We are higher creatures?
Published 8:34 pm Thursday, October 18, 2018
“In restless dreams I walk alone down the streets of cobblestone. Beneath the halo of a street lamp, I turn my collar to the cold and damp. But the vision that was planted in my brain still remains…” — Paul Simon
Sometimes I have bad dreams.
I’ve never had PTSD and certainly cannot relate to what its sufferers might endure, but I have practiced newspapering at virtually every level since I was 26 years old and in the course of that have had to view — up close and personal, as they say — a great many terrible scenes. Truly awful scenes. The kind that give you bad dreams.
And throughout all that time, to this day, I have wondered why in the world would other people actually want to, actually go out of their way to witness such things?
From one end of the Mississippi Delta to the other, by necessity of profession I have spent some of the last 37 years going to scenes of graphic human tragedy. There is almost always a great deal of sorrow and personal loss. Sometimes it is the loss of blood or a limb. Sometimes it is the loss of life, itself.
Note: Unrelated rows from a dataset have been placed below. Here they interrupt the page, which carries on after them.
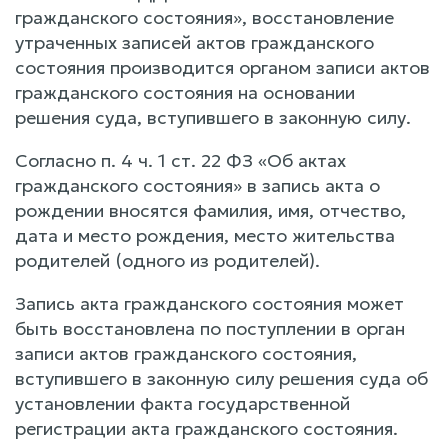
гражданского состояния», восстановление
утраченных записей актов гражданского
состояния производится органом записи актов
гражданского состояния на основании
решения суда, вступившего в законную силу.
Согласно п. 4 ч. 1 ст. 22 ФЗ «Об актах
гражданского состояния» в запись акта о
рождении вносятся фамилия, имя, отчество,
дата и место рождения, место жительства
родителей (одного из родителей).
Запись акта гражданского состояния может
быть восстановлена по поступлении в орган
записи актов гражданского состояния,
вступившего в законную силу решения суда об
установлении факта государственной
регистрации акта гражданского состояния.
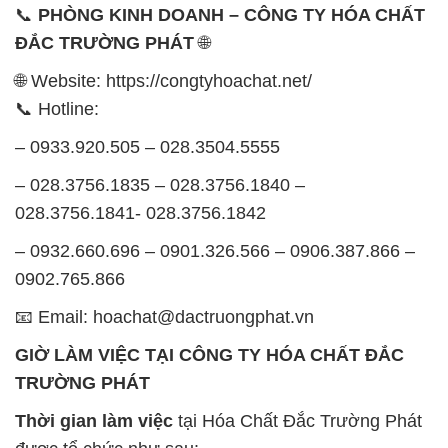
📞
PHÒNG KINH DOANH – CÔNG TY HÓA CHẤT
ĐẮC TRƯỜNG PHÁT
🌐
🌐 Website: https://congtyhoachat.net/
📞 Hotline:
– 0933.920.505 – 028.3504.5555
– 028.3756.1835 – 028.3756.1840 –
028.3756.1841- 028.3756.1842
– 0932.660.696 – 0901.326.566 – 0906.387.866 –
0902.765.866
📧 Email: hoachat@dactruongphat.vn
GIỜ LÀM VIỆC TẠI CÔNG TY HÓA CHẤT ĐẮC
TRƯỜNG PHÁT
Thời gian làm việc
tại Hóa Chất Đắc Trường Phát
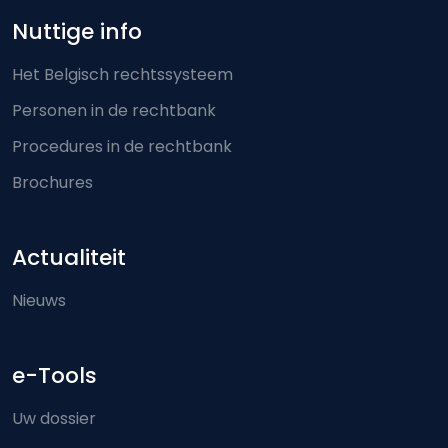
Nuttige info
Het Belgisch rechtssysteem
Personen in de rechtbank
Procedures in de rechtbank
Brochures
Actualiteit
Nieuws
e-Tools
Uw dossier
The pictures in newspapers and TV news film are not, regardless of their clarity or vividness, true representations of those scenes. Necessarily absent are the sobs, the wails, the tears, the moans and the almost tactile fears, which form the soundtrack of the moment and punctuate the mini-dramas that make up the human experience.
Not even under the most warped definition of the term could this be considered entertainment.
And yet, consistently, regardless of locale, there is a surprisingly large contingent of human beings that do their best not to “miss out” on a single gory detail. These people listen to emergency scanners, or await phone calls in order that they might arrive at the scene of a fire in time to see a firefighter try to rescue one of their fellow men. These same people drop whatever they might be doing to race to the site of that “really bad wreck” so that they might catch even the faintest glimpse of a mangled child or two.
After all these years, I can still remember some of their faces. Their expressions take on a quality of something almost surrealistically macabre. Beneath the chorus of “Oh, my Gods,” and “Oh, how horrible,” can almost be heard the comprehension defying one of “Isn’t this great?”
Why, it’s better than “CSI.”
The veteran firefighter openly cries at that which he has seen. The hardened policeman and deputy bitterly curse and shake their heads. The siren chasers get their kicks.
But whether he be firefighter or law enforcement officer or newspaper reporter, one who deals — even occasionally — with the more brutal aspects of this existence simply must harden, callous himself as best he can. As a very wise man told me oh, so many years ago following one of my earliest encounters with the sad and sickening, “You can’t let it get all the way down to where you live, boy. It’ll eat you up.”
He was right, of course, that man. If one is forced to experience the grim, the ugly, the tragic, he must discipline himself to distance himself. But when a child screams or a mother sobs in the wee hours of the morning, the desired but slightly naive notion of reportorial objectivity is sometimes not so easy. Never is it pleasant.
I go to places where terrible things have happened to other people, quite often good and decent people. I go because it is my job to go. I go because I have to go. Why in the name of everything holy would anybody, much less so many somebodies, want to go?
Sometimes I have bad dreams. I wonder if they do.
Ray Mosby is editor and publisher of the Deer Creek Pilot in Rolling Fork.